Democrats looking toward November's
elections are shell-shocked to see the stonewall start to crumble in May.
The White House is in a protective crouch, mimicking its stance in the early
stages of the Lewinski revelations: Promising cooperation, delivering
nothing, and waiting for its critics to overplay their hand and hoping to
escape by defining deviancy downward. A similar result is a danger in the
missile controversy. While we certainly need to establish all the facts, the
worst is not necessarily true. But even so, that is no excuse for the
Presidential depredations.


May 22, 1998

China, Missiles and Clinton

Over the past weeks we learned Janet Reno again rejected
an independent counsel, this time recommended by Charles LaBella, her
handpicked investigator of the scandal. Congressional Democrats led by
Henry Waxman joined the coverup by refusing immunity to Congressional
witnesses cleared by the Justice Department. Though Mr. Waxman found
camouflage in the mistakes of Chairman Dan Burton, Republicans led by
Speaker Gingrich responded by finally finding their voice in criticizing the
White House. While Kenneth Starr's Arkansas grand jury ended, insiders
understood that the statute of limitations had expired on the original
offenses, and the ensuing coverup was still under investigation in
Washington. Meanwhile, the White House suffered the first in an inevitable
string of court defeats on its preposterous claims of stonewall privileges.

Into this mood thudded the latest in an endless succession of falling shoes,
yet another revelation by the indefatigable Jeff Gerth of the New York
Times: That cooperating witness Johnny Chung told Justice Department
investigators that much of the money he poured into Democratic coffers
came from Liu Chao-ying, a woman with an arresting resume: (1) lieutenant
colonel in the People's Liberation Army, (2) an executive of China
Aerospace Corp. and (3) the daughter of Gen. Liu Huaqing, then China's
top military commander. Lt. Col. Liu has now faxed a denial to the
Associated Press, but the Times reported that President Clinton posed for a
photograph with her at one fund-raiser.

This eye-popper dovetails with other recent reports: (1) That there has been
a criminal investigation of two U.S. aerospace firms for illegal transfers of
technology to China after a Chinese rocket launching a U.S.-made space
satellite failed; (2) that a Pentagon panel concluded the transfer harmed
national security; (3) that the President overrode Justice and Pentagon
objections to approve an additional satellite launch by one of the firms,
Loral Space and Communications, whose chairman Bernard Schwartz was
the largest personal contributor to the Democratic Party; (4) that the CIA
reports Chinese intercontinental missiles are targeted on the United States;
(5) that India tested nuclear weapons, perhaps partly influenced by
American aid to China, raising the stakes on all national security issues.
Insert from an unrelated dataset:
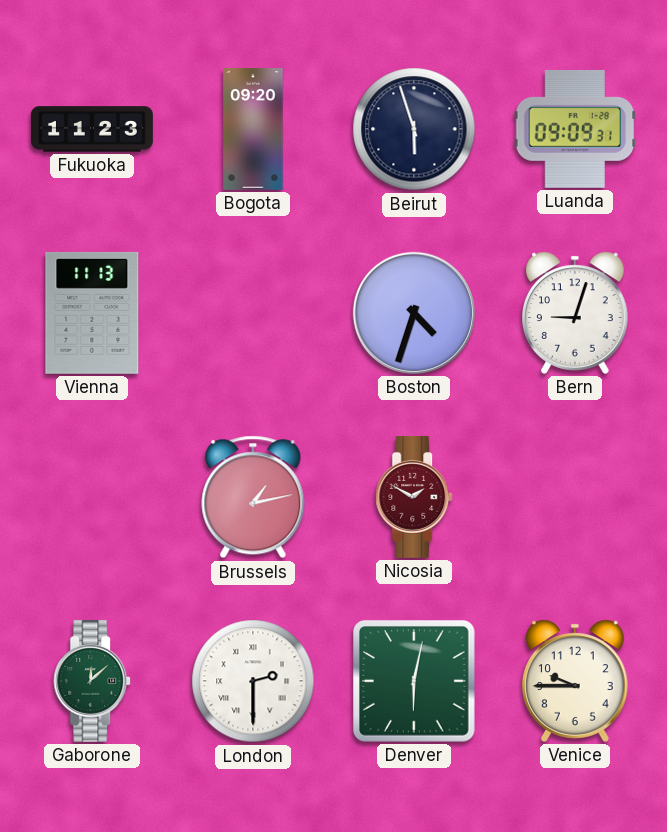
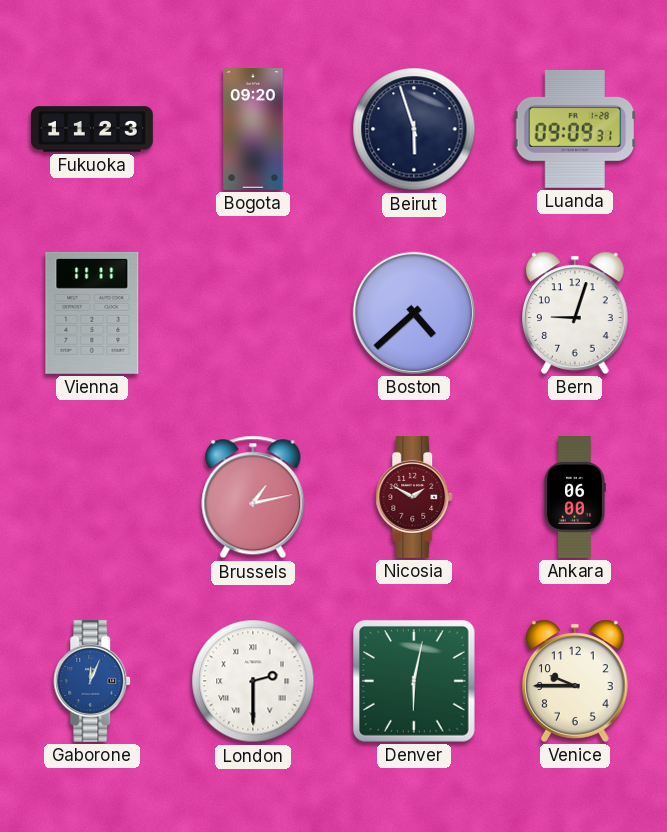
Vienna: 11:13 -> 11:11
Boston: 4:33 -> 4:38
Ankara: none -> 06:00
Gaborone: 12:08 -> 12:04
Gaborone dial: green -> blue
Congress is understandably atwitter, with the House voting to outlaw export
of satellites for launching in China. Democrats looking toward November's
elections are shell-shocked to see the stonewall start to crumble in May.
The White House is in a protective crouch, mimicking its stance in the early
stages of the Lewinski revelations: Promising cooperation, delivering
nothing, and waiting for its critics to overplay their hand and hoping to
escape by defining deviancy downward. A similar result is a danger in the
missile controversy. While we certainly need to establish all the facts, the
worst is not necessarily true. But even so, that is no excuse for the
Presidential depredations.

***

For perspective, we should start with the Chinese missile force. The 18 or
so Chinese intercontinental missiles are liquid-fueled relics of the
mid-1980s. They cannot be ignored as city-busters, and a "detargeting"
agreement would be a constructive symbol. But in military terms nothing
dramatic has recently changed. In terms of broader China policy, a nation of
1.2 billion souls should not be seen as a monolith. China is not the Soviet
Union reborn, this is not the Cold War. Obviously we should be prudent
about exporting military technology, but our long-term interest lies in
allowing a consumer society to flourish.

Arguments about technology transfer are as old as the Cold War, with the
Pentagon wanting to bottle up technology and the Commerce Department
arguing it's available elsewhere anyway and U.S. firms should be allowed to
compete. Perhaps the House vote expresses the right policy, but it is
scarcely an open-and-shut case. There are both commercial and security
interests in American supremacy in space satellite technology, and this
requires launch capacity not available domestically. The uneasy resolution
has been to allow Chinese launches of American-designed satellites under
the supervision of U.S. government agencies.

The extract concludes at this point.